Benign cases were significantly more in younger age (less than 40 years) whereas malignant
breast lesions were found significantly more in older age group ( greater than 40 years).
Table 1
Age in years | Benign lesions | Suspicious for malignancy | Malignant | |
Inflammatory | Benign Proliferative lesions | |||
20- 30 | 15 | 50 | 5 | 5 |
30- 40 | 20 | 30 | 10 | 15 |
40- 50 | 10 | 20 | 10 | 15 |
50- 60 | 15 | 10 | 5 | 15 |
Total | 60 | 110 | 30 | 50 |
Table 2
Inflammatory Lesions | Cytology |
Acute suppurative Mastitis | 15(25%) |
Acute mastitis | 20(33.33%) |
Chronic nonspecific Mastitis | 15(25%) |
Duct ectasia | 5(8.33%) |
Fat necrosis | 5(8.33%) |
Table 3
Benign Lesions | Cytology |
Fibroadenomas | 65(59.09%) |
Fibrocystic disease | 35(31.81%) |
Benign phyllodes | 10(9.09%) |
All cases of Suspicious of Malignancy and Malignant lesions were diagnosed on FNAC as Infiltrating Ductal Carcinoma. In our study we didnt include Histopathological correlation. Our study was mainly concentrated on cytological smears of breast palpable lesions.
Discussion
The most common age group in our study was 21-60 years. Similar observations were reported by Farkhanda et al, Chandanwale et al, and Rajat Gupta et al.5,6,7 However Haque et al reported 30–40 years as most common age group.8
In present study, left breast and outer upper quadrant were more commonly involved as compared to right breast. Similar observations were made by Rajat Gupta et al.7
However Chandanwale et al reported more common involvement of right breast.6
Out of 250 cases of FNAC, 86% lesions were benign and 20 % were reported as malignant. This findings of our study correlates with Singh K et al and Khatun H et al.9,10
Bdour M et al had reported much higher incidence of carcinomas (41%).11
Benign lesions were significantly more associated with younger age groups as compared to malignant lesions which were more common in patients older than 40 years of age. Similar findings of our study correlates with Singh P et al, Khan A et al and Ageep AK.12,13,14
In present study, among benign lesions, fibro adenoma was most common benign lesion, followed by fibrocystic disease and ductal carcinoma was most common lesion among malignant ones which correlated with Singh K et al, Khatun H et al and Singh A et al.9,10,15
Studies done by Ageep AK and Memon A et al have reported fibrocystic disease as the common diagnosis followed by fibroadenoma.14,16 which shows little correlation with our studies.

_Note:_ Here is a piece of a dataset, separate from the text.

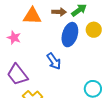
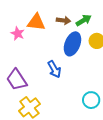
pink star: (14, 38) -> (18, 33), moved

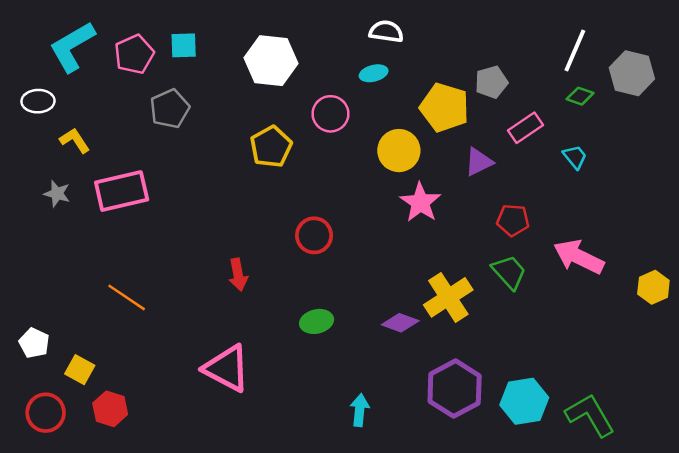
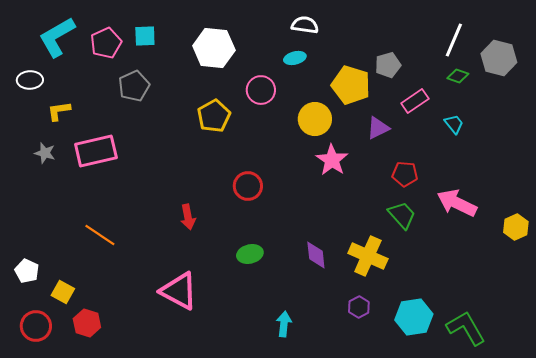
yellow L-shape: (75, 140) -> (59, 111), turned -65
yellow cross: (448, 297) -> (368, 256), moved, turned -33
purple diamond: (400, 323) -> (316, 255), turned 64
purple hexagon: (455, 389) -> (359, 307), size x0.5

We diagnosed 10 cases of benign phyllodes in our study. In 6 cases definitive diagnosis was given based on predominance of stromal components over epithelial, fragments of highly cellular myxoid stroma and numerous single spindle shaped bare nuclei. Nuclear atypia and mitotic figures were absent. In 4 cases, cytomorphologic features were similar to fibroadenoma showing more cellularity based on strong clinical suspicion of larger size, diagnosis was suggested. Our study was showing some similarities with study done by Krishnamurthy S et al.17
In our study out of 80 suspicious of malignancy and malignancy, all the diagnosis were given as infiltrating ductal carcinoma without specifying the subtype of carcinomas which was important for diagnosis and treatment of specific subtypes. Similar study was done on pitfalls of missing subtypes of breast carcinoma on FNA smears by Anantharamaiah H et al.18
Conclusion
The cytological examination of breast lesions is a rapid, economical valuable diagnostic tool, simple, safe and cost effective outpatient procedure. Early diagnosis can significantly reduce morbidity and mortality. Benign breast lesions constitute majority of breast masses occur in second and third decade.
Clinical breast examination and mammography screening should be encouraged in females from the third decade onwards for early detection of breast carcinoma. FNA features are more informative when combined with physical and radiology features.